For most of "Beverly Hills Chihuahua," all I could think about was Drew Barrymore. What might she have been up to while she recited her lines for Chloe, the spoiled yet sad-looking live-action Chihuahua that speaks in her voice. Did she keep a Diet Coke in her recording booth? Did she flip through an Us Weekly between takes, or send Cameron Diaz annoyed text messages. ("OMG, how did u do 3 Shreks? So bored.")
And what about when George Lopez was around? He does the voice of Papi, the Chihuahua who comes to Chloe's rescue after Mexican dogfighters nab her and she finds herself virtually homeless in Mexico City. Did Lopez and Barrymore have to share a microphone when Chloe tells Papi, "Tú eres mi corazón?" It's hard to imagine.

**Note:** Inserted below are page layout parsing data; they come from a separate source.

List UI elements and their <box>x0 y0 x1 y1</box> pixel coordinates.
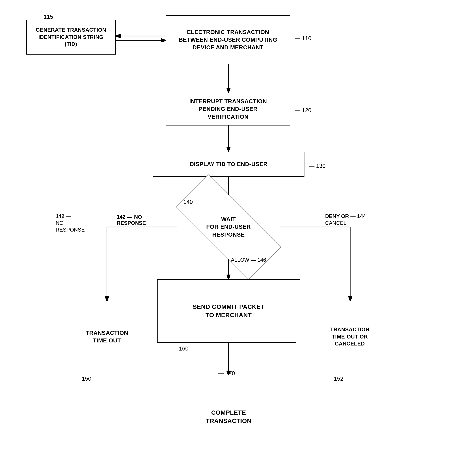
label-150: 150 <box>82 375 91 382</box>
node-115: GENERATE TRANSACTION IDENTIFICATION STRI… <box>26 20 116 55</box>
node-170: COMPLETE TRANSACTION <box>166 375 291 458</box>
label-110: — 110 <box>295 35 312 42</box>
node-110: ELECTRONIC TRANSACTION BETWEEN END-USER … <box>166 15 290 64</box>
label-115: 115 <box>44 14 53 20</box>
node-130: DISPLAY TID TO END-USER <box>153 152 305 177</box>
label-152: 152 <box>334 375 343 382</box>
node-140: WAIT FOR END-USER RESPONSE <box>177 204 280 250</box>
edge-label-no-response: 142 — NO RESPONSE <box>117 214 146 226</box>
label-170: — 170 <box>218 370 235 377</box>
node-120: INTERRUPT TRANSACTION PENDING END-USER V… <box>166 93 290 126</box>
flowchart-diagram: GENERATE TRANSACTION IDENTIFICATION STRI… <box>0 0 457 476</box>
label-140: 140 <box>183 199 193 205</box>
node-150: TRANSACTION TIME OUT <box>53 301 161 373</box>
node-160: SEND COMMIT PACKET TO MERCHANT <box>157 279 300 343</box>
label-130: — 130 <box>309 163 326 169</box>
edge-no-response-label: 142 — NORESPONSE <box>56 213 85 233</box>
node-152: TRANSACTION TIME-OUT OR CANCELED <box>296 301 403 373</box>
edge-allow-label: ALLOW — 146 <box>231 256 266 263</box>
edge-deny-cancel-label: DENY OR — 144 CANCEL <box>325 213 366 226</box>
label-160: 160 <box>179 345 188 352</box>
label-120: — 120 <box>295 107 312 114</box>
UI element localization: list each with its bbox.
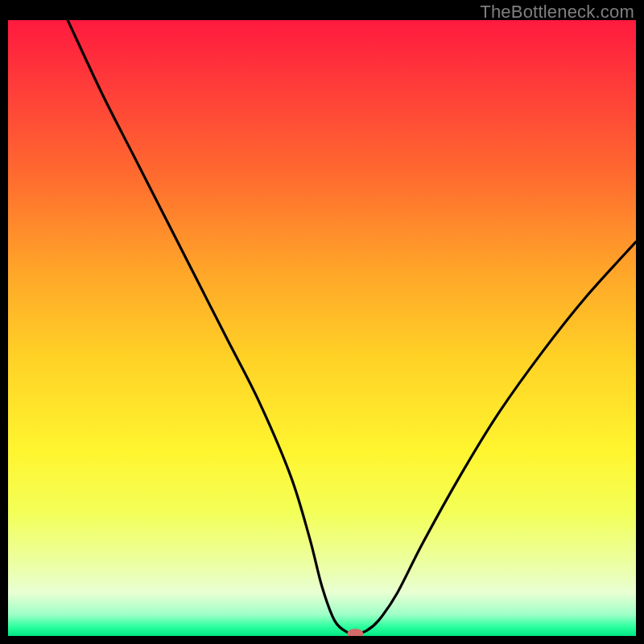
bottleneck-chart bbox=[8, 20, 636, 636]
chart-frame bbox=[8, 20, 636, 636]
chart-gradient-bg bbox=[8, 20, 636, 636]
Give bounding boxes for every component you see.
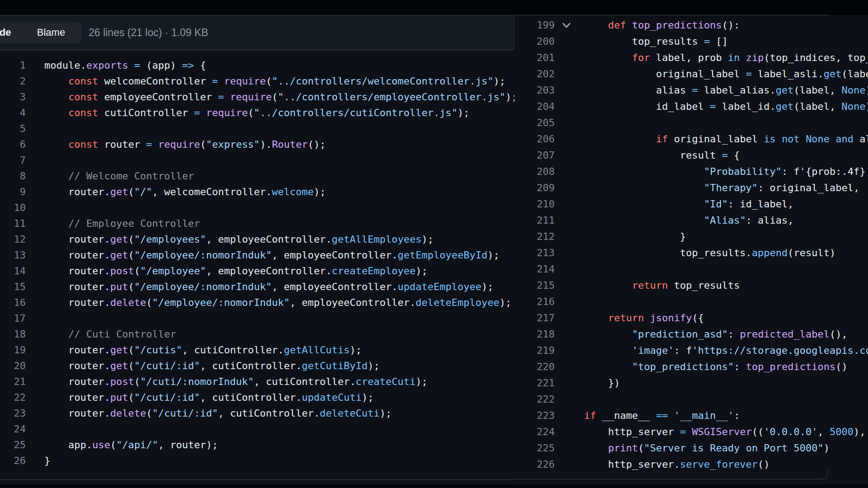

When Andy Garcia came in to do his work as Delgado, the gruff Mexican German Shepherd with the heart of gold, did he pass the time staring at the check from Walt Disney? Does Andy Garcia have direct deposit?
Did he get to share a booth with Edward James Olmos, who does the voice of Diablo, the champion Mexican fighting dog. And how exactly do you say to Plácido Domingo, "Plácido, we've got this great film part for you. It's a dog." Did Paul Rodriguez and Cheech Marin have to think twice about having to play an iguana and a rat, both Mexican? "What, we don't get to be dogs, too?"
There are humans. Manolo Cardona plays Sam, a landscaper who goes with pampered Rachel (Piper Perabo) to look for Chloe (who belongs to Aunt Jamie Lee Curtis). Rachel is a nitwit, but Sam is crazy about her anyway.
If I were a Latino actor and my agent sent me a script about a rich Chihuahua with white fur who goes slumming with mangy brown dogs south of the border, who attends a breed's uprising inside Aztec ruins ("We Chihuahuas shake not for the amusement of humans. We shake because we have souls!" Or something like that), the movie might give me pause. Forget the metaphors, why not just make a movie about poor, exploited Mexicans?
The agent would roll her eyes. "Kids don't want to see that movie. They want to see the movie where the Chihuahua rides a train, wears a diamond necklace, faces mountain lions, licks the stuffing out of Jamie Lee Curtis, and sounds cute, like Drew Barrymore. In this economy, that movie will be a smash." And the agent would be correct.